Según la ministra de Salud, Ariana Campero, 300 mil niñas de 10, 11 y 12 años reciben la vacuna. 26 mil en Potosí, según David Choquetijlla del programa de vacunas de este departamento.
Las niñas, al terminar la aplicación de la vacuna, levantaron sus carnets que prueban que recibieron su primera dosis anticáncer. Sentadas y con el brazo en alto gritan a coro cuando la enfermera María Gómez les pregunta: ¿Qué les van a decir a sus mamás cuando vayan a sus casas?… ¡Que se hagan el Papanicolau!, responden.

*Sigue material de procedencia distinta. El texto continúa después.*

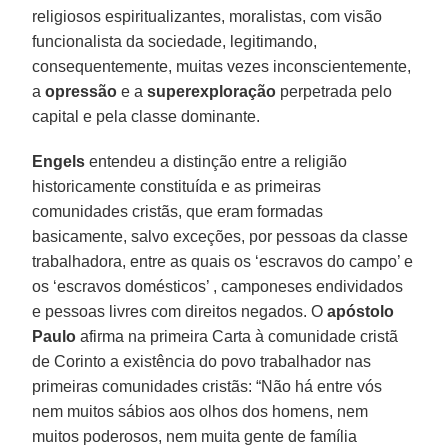
religiosos espiritualizantes, moralistas, com visão
funcionalista da sociedade, legitimando,
consequentemente, muitas vezes inconscientemente,
a
opressão
e a
superexploração
perpetrada pelo
capital e pela classe dominante.
Engels
entendeu a distinção entre a religião
historicamente constituída e as primeiras
comunidades cristãs, que eram formadas
basicamente, salvo exceções, por pessoas da classe
trabalhadora, entre as quais os ‘escravos do campo’ e
os ‘escravos domésticos’ , camponeses endividados
e pessoas livres com direitos negados. O
apóstolo
Paulo
afirma na primeira Carta à comunidade cristã
de Corinto a existência do povo trabalhador nas
primeiras comunidades cristãs: “Não há entre vós
nem muitos sábios aos olhos dos homens, nem
muitos poderosos, nem muita gente de família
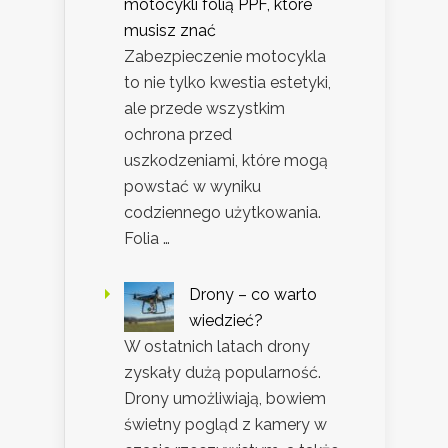
motocykli folią PPF, które
musisz znać
Zabezpieczenie motocykla
to nie tylko kwestia estetyki,
ale przede wszystkim
ochrona przed
uszkodzeniami, które mogą
powstać w wyniku
codziennego użytkowania.
Folia …
Drony – co warto
wiedzieć?
W ostatnich latach drony
zyskały dużą popularność.
Drony umożliwiają, bowiem
świetny pogląd z kamery w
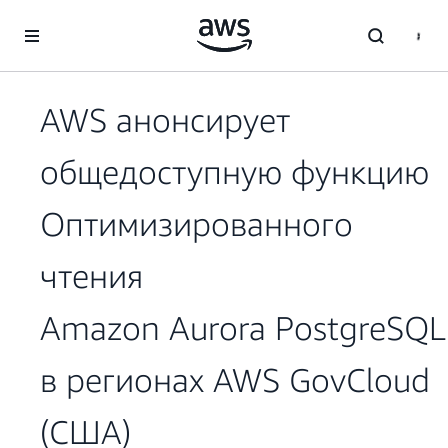
Перейти к главному контенту
AWS анонсирует
общедоступную функцию
Оптимизированного
чтения
Amazon Aurora PostgreSQL
в регионах AWS GovCloud
(США)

“Sí, yo tengo que ser ejemplo”, dijo una de las damas que miraba a su hija ya vacunada en el enorme salón de reuniones del colegio Rafael Bustillo de Uncía. Otra de las mamás explicó que sí había tenido miedo, “pero como era mi vida, entonces ya no he tenido miedo”.
Las hijas y las mamás contra el cáncer ¿y los hombres?
“También son portadores del virus del papiloma humano…es importante la fidelidad a la pareja”, explica la médico Jenny Espejo, del centro de salud Madre Obrera. Otro médico aconseja utilizar el condón en toda relación sexual. “No, no sabía…recién me estoy enterando…Sí, yo ya me he informado…Tenemos que asearnos bien ¿no?”, dice un grupo de varones entrevistados en las calles por Radio Pío XII el 20 de mayo de 2017 cuando se les pregunta si conocen que pueden contagiar el virus a sus parejas en las relaciones sexuales.